On 14 December 2023, the CMA published informal guidance given to Fairtrade Foundation UK on the applicability of the prohibition of anticompetitive agreements to its planned Shared Impact Initiative for the sourcing of Fairtrade banana, coffee and cocoa products by participating UK grocery retailers. Participating grocery retailers would agree to commit to purchase minimum additional Fairtrade volumes of bananas, coffee and/or cocoa from a pool of Fairtrade producers on long-term contracts. This is the first such request for informal guidance under the "open-door" policy in the CMA's Green Agreements Guidance.

The agreement is considered to be an "environmental sustainability agreement" by the CMA and therefore Fairtrade is eligible to receive informal guidance on whether this agreement is likely to infringe UK competition law.

Some key factors in the CMA's analysis of this agreement are that it preserves competition between retailers and, to the extent that there are competitive restrictions, they do not go beyond what is necessary for implementation of the agreement.

With regard to the preservation of competition between retailers, under the agreement, retailers are still free to set retail prices independently.
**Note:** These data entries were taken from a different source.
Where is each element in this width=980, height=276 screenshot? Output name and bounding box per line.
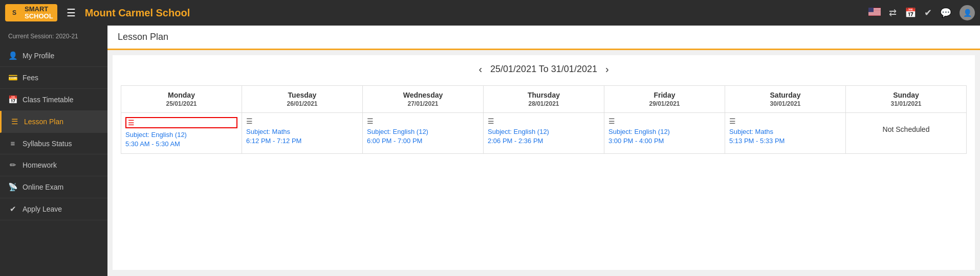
sidebar-item-homework[interactable]: ✏ Homework xyxy=(0,154,107,176)
date-navigation: ‹ 25/01/2021 To 31/01/2021 › xyxy=(121,63,967,75)
svg-rect-9 xyxy=(868,8,874,12)
logo-icon: S xyxy=(9,6,23,19)
sidebar-label-lesson-plan: Lesson Plan xyxy=(24,118,63,126)
day-cell-saturday: ☰ Subject: Maths 5:13 PM - 5:33 PM xyxy=(725,113,846,154)
sidebar-label-online-exam: Online Exam xyxy=(23,183,63,191)
menu-icon-monday[interactable]: ☰ xyxy=(125,117,237,128)
lesson-saturday[interactable]: Subject: Maths 5:13 PM - 5:33 PM xyxy=(729,127,841,146)
homework-icon: ✏ xyxy=(8,160,17,170)
svg-rect-6 xyxy=(868,12,881,13)
day-header-monday: Monday 25/01/2021 xyxy=(121,86,242,113)
main-content: Lesson Plan ‹ 25/01/2021 To 31/01/2021 ›… xyxy=(107,26,980,276)
hamburger-icon[interactable]: ☰ xyxy=(62,7,80,19)
menu-icon-saturday[interactable]: ☰ xyxy=(729,117,841,125)
prev-week-button[interactable]: ‹ xyxy=(478,63,482,75)
sidebar-item-apply-leave[interactable]: ✔ Apply Leave xyxy=(0,198,107,220)
menu-icon-thursday[interactable]: ☰ xyxy=(488,117,600,125)
syllabus-icon: ≡ xyxy=(8,139,17,148)
sidebar-item-online-exam[interactable]: 📡 Online Exam xyxy=(0,176,107,198)
apply-leave-icon: ✔ xyxy=(8,204,17,214)
sidebar-label-fees: Fees xyxy=(23,74,38,82)
sidebar-label-homework: Homework xyxy=(23,161,57,169)
school-name-header: Mount Carmel School xyxy=(85,7,863,19)
task-icon[interactable]: ✔ xyxy=(924,7,932,18)
day-header-sunday: Sunday 31/01/2021 xyxy=(846,86,967,113)
menu-icon-friday[interactable]: ☰ xyxy=(608,117,721,125)
logo: S SMARTSCHOOL xyxy=(5,4,57,22)
day-header-friday: Friday 29/01/2021 xyxy=(604,86,725,113)
menu-icon-wednesday[interactable]: ☰ xyxy=(367,117,479,125)
sidebar-label-my-profile: My Profile xyxy=(23,52,54,60)
profile-icon: 👤 xyxy=(8,51,17,60)
svg-rect-8 xyxy=(868,15,881,15)
menu-icon-tuesday[interactable]: ☰ xyxy=(246,117,358,125)
sidebar-item-syllabus-status[interactable]: ≡ Syllabus Status xyxy=(0,133,107,154)
lesson-friday[interactable]: Subject: English (12) 3:00 PM - 4:00 PM xyxy=(608,127,721,146)
lesson-monday[interactable]: Subject: English (12) 5:30 AM - 5:30 AM xyxy=(125,130,237,149)
page-header: Lesson Plan xyxy=(107,26,980,50)
sidebar: Current Session: 2020-21 👤 My Profile 💳 … xyxy=(0,26,107,276)
sidebar-item-class-timetable[interactable]: 📅 Class Timetable xyxy=(0,89,107,111)
sidebar-label-class-timetable: Class Timetable xyxy=(23,96,74,104)
lesson-thursday[interactable]: Subject: English (12) 2:06 PM - 2:36 PM xyxy=(488,127,600,146)
svg-text:S: S xyxy=(12,9,16,16)
whatsapp-icon[interactable]: 💬 xyxy=(940,7,951,18)
day-cell-monday: ☰ Subject: English (12) 5:30 AM - 5:30 A… xyxy=(121,113,242,154)
sidebar-label-apply-leave: Apply Leave xyxy=(23,205,62,213)
session-label: Current Session: 2020-21 xyxy=(0,30,107,45)
next-week-button[interactable]: › xyxy=(605,63,609,75)
sidebar-label-syllabus-status: Syllabus Status xyxy=(23,140,72,148)
day-header-thursday: Thursday 28/01/2021 xyxy=(484,86,604,113)
date-range-label: 25/01/2021 To 31/01/2021 xyxy=(490,64,597,75)
day-cell-friday: ☰ Subject: English (12) 3:00 PM - 4:00 P… xyxy=(604,113,725,154)
topbar-icons: ⇄ 📅 ✔ 💬 👤 xyxy=(868,5,975,20)
page-title: Lesson Plan xyxy=(118,32,168,42)
sidebar-item-my-profile[interactable]: 👤 My Profile xyxy=(0,45,107,67)
logo-text: SMARTSCHOOL xyxy=(25,6,53,20)
sidebar-item-lesson-plan[interactable]: ☰ Lesson Plan xyxy=(0,111,107,133)
calendar-icon[interactable]: 📅 xyxy=(905,7,916,18)
online-exam-icon: 📡 xyxy=(8,182,17,192)
day-cell-thursday: ☰ Subject: English (12) 2:06 PM - 2:36 P… xyxy=(484,113,604,154)
avatar[interactable]: 👤 xyxy=(960,5,975,20)
lesson-tuesday[interactable]: Subject: Maths 6:12 PM - 7:12 PM xyxy=(246,127,358,146)
content-area: ‹ 25/01/2021 To 31/01/2021 › Monday 25/0… xyxy=(113,55,975,270)
topbar: S SMARTSCHOOL ☰ Mount Carmel School ⇄ 📅 … xyxy=(0,0,980,26)
flag-icon[interactable] xyxy=(868,8,881,18)
timetable-icon: 📅 xyxy=(8,95,17,104)
day-cell-tuesday: ☰ Subject: Maths 6:12 PM - 7:12 PM xyxy=(242,113,363,154)
lesson-wednesday[interactable]: Subject: English (12) 6:00 PM - 7:00 PM xyxy=(367,127,479,146)
not-scheduled-label: Not Scheduled xyxy=(850,117,962,133)
layout: Current Session: 2020-21 👤 My Profile 💳 … xyxy=(0,26,980,276)
day-header-tuesday: Tuesday 26/01/2021 xyxy=(242,86,363,113)
svg-rect-7 xyxy=(868,13,881,14)
day-cell-wednesday: ☰ Subject: English (12) 6:00 PM - 7:00 P… xyxy=(363,113,484,154)
fees-icon: 💳 xyxy=(8,73,17,82)
lesson-plan-icon: ☰ xyxy=(10,117,19,126)
transfer-icon[interactable]: ⇄ xyxy=(889,7,897,18)
sidebar-item-fees[interactable]: 💳 Fees xyxy=(0,67,107,89)
day-cell-sunday: Not Scheduled xyxy=(846,113,967,154)
day-header-wednesday: Wednesday 27/01/2021 xyxy=(363,86,484,113)
day-header-saturday: Saturday 30/01/2021 xyxy=(725,86,846,113)
timetable-grid: Monday 25/01/2021 Tuesday 26/01/2021 Wed… xyxy=(121,85,967,154)
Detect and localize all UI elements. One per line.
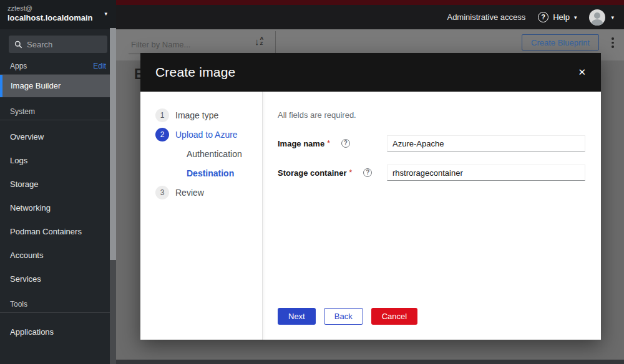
host-name: localhost.localdomain: [7, 13, 109, 22]
wizard-step-image-type[interactable]: 1 Image type: [155, 108, 262, 122]
storage-container-label: Storage container: [278, 168, 347, 178]
wizard-step-upload-to-azure[interactable]: 2 Upload to Azure: [155, 128, 262, 141]
cockpit-screen: Administrative access ? Help ▾ ▾ zztest@…: [0, 0, 624, 364]
modal-header: Create image ✕: [140, 53, 601, 92]
sidebar-item-logs[interactable]: Logs: [0, 149, 116, 173]
host-user: zztest@: [7, 4, 109, 12]
sidebar-section-tools: Tools: [0, 300, 116, 313]
wizard-step-review[interactable]: 3 Review: [155, 186, 262, 199]
help-popover-icon[interactable]: ?: [363, 168, 372, 177]
help-menu[interactable]: ? Help ▾: [538, 12, 577, 22]
masthead: Administrative access ? Help ▾ ▾: [116, 0, 624, 29]
required-asterisk: *: [349, 168, 353, 177]
wizard-footer: Next Back Cancel: [278, 308, 417, 325]
sidebar-item-services[interactable]: Services: [0, 267, 116, 291]
sidebar-item-image-builder[interactable]: Image Builder: [0, 75, 116, 97]
step-number: 2: [155, 128, 169, 141]
chevron-down-icon: ▾: [611, 14, 614, 21]
tools-nav-list: Applications: [0, 313, 116, 344]
page-bottom-strip: [116, 360, 624, 364]
step-number: 3: [155, 186, 169, 199]
step-number: 1: [155, 108, 169, 122]
sort-az-icon[interactable]: ↓ A Z: [255, 36, 263, 46]
create-blueprint-button[interactable]: Create Blueprint: [522, 34, 599, 50]
wizard-nav: 1 Image type 2 Upload to Azure Authentic…: [140, 92, 263, 340]
help-question-icon: ?: [538, 12, 548, 22]
host-switcher[interactable]: zztest@ localhost.localdomain ▾: [0, 0, 116, 29]
help-label: Help: [553, 12, 570, 22]
required-asterisk: *: [327, 139, 330, 148]
sidebar: zztest@ localhost.localdomain ▾ Search A…: [0, 0, 116, 364]
apps-edit-link[interactable]: Edit: [93, 62, 106, 70]
apps-header: Apps: [10, 62, 27, 70]
chevron-down-icon: ▾: [104, 11, 107, 17]
close-icon[interactable]: ✕: [578, 67, 586, 78]
sidebar-search-input[interactable]: Search: [9, 36, 107, 53]
sidebar-item-accounts[interactable]: Accounts: [0, 244, 116, 267]
image-name-label: Image name: [278, 139, 324, 148]
sidebar-item-overview[interactable]: Overview: [0, 125, 116, 149]
sidebar-section-system: System: [0, 107, 116, 120]
sidebar-search-placeholder: Search: [27, 40, 52, 49]
next-button[interactable]: Next: [278, 308, 316, 325]
image-name-field-row: Image name * ?: [278, 135, 586, 151]
back-button[interactable]: Back: [324, 308, 363, 325]
sidebar-scrollbar-thumb[interactable]: [110, 28, 116, 260]
sidebar-item-podman-containers[interactable]: Podman Containers: [0, 220, 116, 244]
wizard-content: All fields are required. Image name * ? …: [263, 92, 601, 340]
search-icon: [14, 41, 22, 49]
storage-container-field-row: Storage container * ?: [278, 165, 586, 181]
apps-header-row: Apps Edit: [0, 62, 116, 75]
administrative-access-button[interactable]: Administrative access: [447, 12, 525, 22]
session-menu[interactable]: ▾: [589, 9, 614, 26]
sidebar-scrollbar[interactable]: [110, 28, 116, 364]
sidebar-item-storage[interactable]: Storage: [0, 173, 116, 196]
sidebar-item-applications[interactable]: Applications: [0, 320, 116, 344]
filter-by-name-input[interactable]: [129, 36, 246, 54]
avatar: [589, 9, 605, 26]
system-nav-list: Overview Logs Storage Networking Podman …: [0, 120, 116, 291]
wizard-substep-authentication[interactable]: Authentication: [155, 147, 262, 161]
modal-body: 1 Image type 2 Upload to Azure Authentic…: [140, 92, 601, 340]
create-image-modal: Create image ✕ 1 Image type 2 Upload to …: [140, 53, 601, 340]
wizard-substep-destination[interactable]: Destination: [155, 166, 262, 180]
image-name-input[interactable]: [387, 135, 585, 151]
required-fields-note: All fields are required.: [278, 110, 586, 120]
kebab-menu-icon[interactable]: [612, 37, 614, 50]
sidebar-item-networking[interactable]: Networking: [0, 196, 116, 220]
modal-title: Create image: [155, 65, 235, 80]
help-popover-icon[interactable]: ?: [341, 139, 350, 148]
chevron-down-icon: ▾: [574, 14, 577, 21]
cancel-button[interactable]: Cancel: [371, 308, 417, 325]
storage-container-input[interactable]: [387, 165, 585, 181]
Importantly this includes whether the additional cost of Fairtrade products will be passed to consumers or absorbed by the retailer.

Although the agreement involves the exchange of information relating to future conduct, it is unlikely to reduce competitive uncertainty.

As to competitive restrictions, data collection and management will be done by third parties and retailers will not share information about how they are going to unilaterally deliver the core requirements.

Notably in relation to market share, although the Green Agreements Guidance states that agreements between competing undertakings are more likely to be acceptable when the undertakings have an aggregate market share of less than 10%, in relation to the supply of fair trade bananas the agreement is described as covering "less than 15%" of the relevant market. This indicates that the CMA is willing to consider exempting agreements which exceed the market share thresholds discussed in its guidance.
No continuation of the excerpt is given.